WORK TO COMPLETE -> Please show every line in the entries below that includes the word "SCOTT".

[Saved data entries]
* * * * * * *

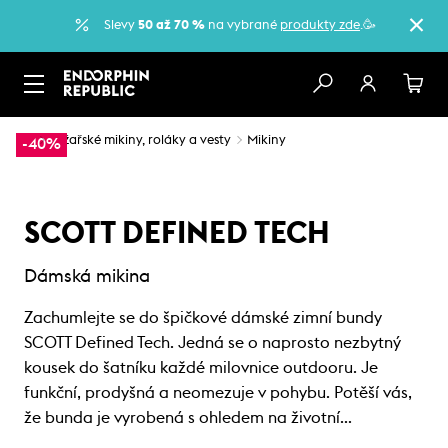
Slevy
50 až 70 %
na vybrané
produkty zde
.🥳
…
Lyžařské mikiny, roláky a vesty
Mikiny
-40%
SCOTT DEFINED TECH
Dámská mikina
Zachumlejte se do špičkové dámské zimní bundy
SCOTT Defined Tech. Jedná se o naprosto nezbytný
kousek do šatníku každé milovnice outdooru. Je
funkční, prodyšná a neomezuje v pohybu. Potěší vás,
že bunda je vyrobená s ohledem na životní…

* * * * * * *

ANSWER SPACE ->
SCOTT DEFINED TECH
SCOTT Defined Tech. Jedná se o naprosto nezbytný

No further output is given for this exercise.